С Майком меня сначала заочно, а потом и лично познакомил наш друг Монозуб (Панкер). Панкер был высокий, здоровенный парнище, который постоянно пребывал в состоянии восторга, и многие завидовали его перманентому оптимизму. Он активно радовался всему – купленной пластинке, проданной пластинке, встрече с другом, ссоре с другом, устройству на работу, ну а уж при увольнении с работы радости его просто не было предела и она выливалась на всех окружающих его в данный момент друзей в виде вина, пива и прочих приятных и полезных вещей. Монозуб мечтал стать барабанщиком, приобрел даже ударную установку, которая стояла у него дома, но почему-то никогда и никому не показывал своего искусства. Однако он начал делать себе неплохую репутацию в области звукозаписи: второй альбом Майка и две первые большие записи «Секрета» – дело его рук, головы и ушей.

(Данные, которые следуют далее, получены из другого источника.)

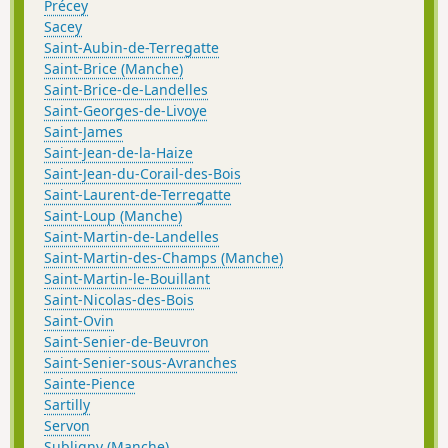
Précey
Sacey
Saint-Aubin-de-Terregatte
Saint-Brice (Manche)
Saint-Brice-de-Landelles
Saint-Georges-de-Livoye
Saint-James
Saint-Jean-de-la-Haize
Saint-Jean-du-Corail-des-Bois
Saint-Laurent-de-Terregatte
Saint-Loup (Manche)
Saint-Martin-de-Landelles
Saint-Martin-des-Champs (Manche)
Saint-Martin-le-Bouillant
Saint-Nicolas-des-Bois
Saint-Ovin
Saint-Senier-de-Beuvron
Saint-Senier-sous-Avranches
Sainte-Pience
Sartilly
Servon
Subligny (Manche)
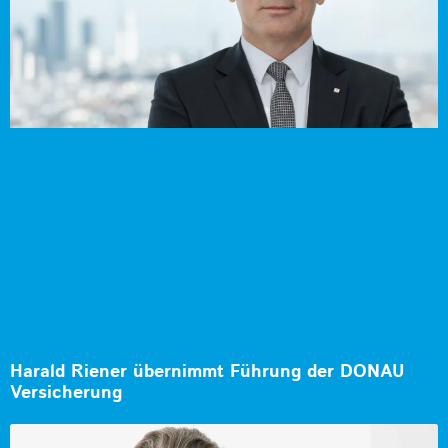
Harald Riener übernimmt Führung der DONAU
Versicherung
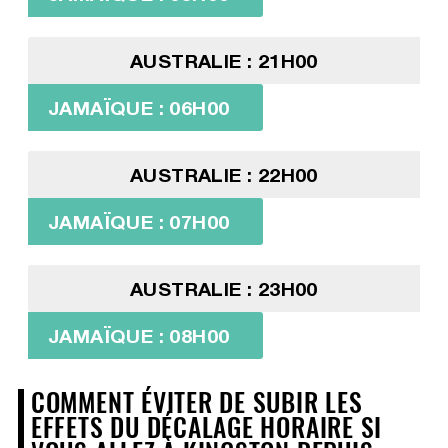
AUSTRALIE : 21H00
JAMAÏQUE : 06H00
AUSTRALIE : 22H00
JAMAÏQUE : 07H00
AUSTRALIE : 23H00
JAMAÏQUE : 08H00
COMMENT ÉVITER DE SUBIR LES
EFFETS DU DÉCALAGE HORAIRE SI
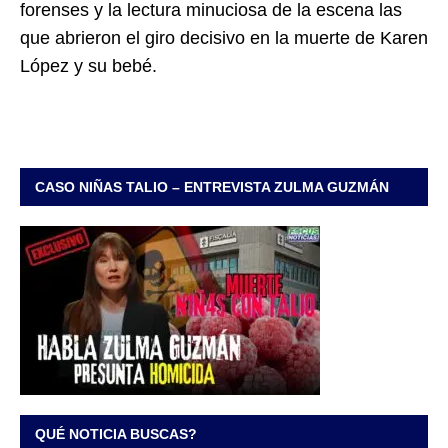
forenses y la lectura minuciosa de la escena las
que abrieron el giro decisivo en la muerte de Karen
López y su bebé.
CASO NIÑAS TALIO – ENTREVISTA ZULMA GUZMÁN
QUÉ NOTICIA BUSCAS?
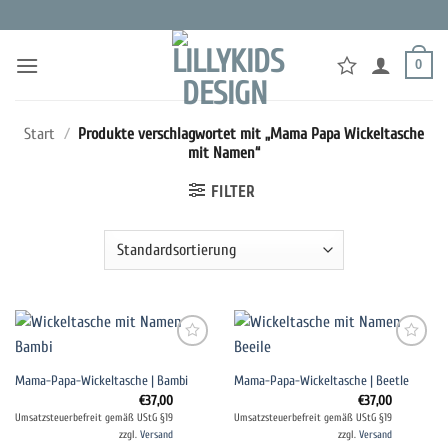
Zum
Inhalt
springen
0
Start
/
Produkte verschlagwortet mit „Mama Papa Wickeltasche
mit Namen“
FILTER
Auf die
Auf die
Mama-Papa-Wickeltasche | Bambi
Mama-Papa-Wickeltasche | Beetle
Wunschliste
Wunschliste
€
37,00
€
37,00
Umsatzsteuerbefreit gemäß UStG §19
Umsatzsteuerbefreit gemäß UStG §19
zzgl.
Versand
zzgl.
Versand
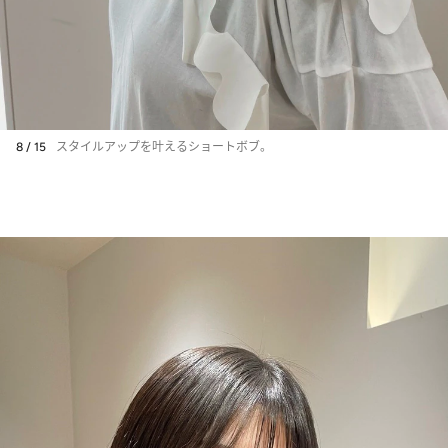
8 / 15
スタイルアップを叶えるショートボブ。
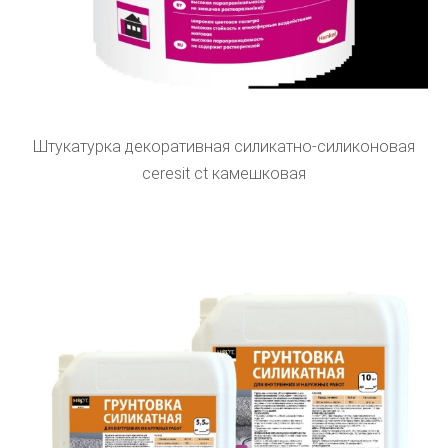
Штукатурка декоративная силикатно-силиконовая
ceresit ct камешковая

Он приехал ко мне без звонка – тогда мы не утруждали себя подобными формальностями, ворвался в квартиру, размахивая руками и тыча мне в лицо коробкой с магнитофонной лентой. На коробку была наклеена какая-то черно-белая фотография.
– Рыба! Врубай магнитофон! Это полный кайф! Ты такого еще не слышал! Это Майк! Ты слышал Майка? Майк – это полный п…ц! Это ритм-энд-блюз! Ты слышал у нас ритм-энд-блюз? Сейчас услышишь!
Частично замолчать его заставила только завертевшаяся на магнитофоне лента.
Я проснулся днем, одетым, в кресле,
В своей каморке, средь знакомых стен…
Ты – дрянь.
Лишь это слово способно обидеть…
Здесь нас никто не любит.
И мы не любим их…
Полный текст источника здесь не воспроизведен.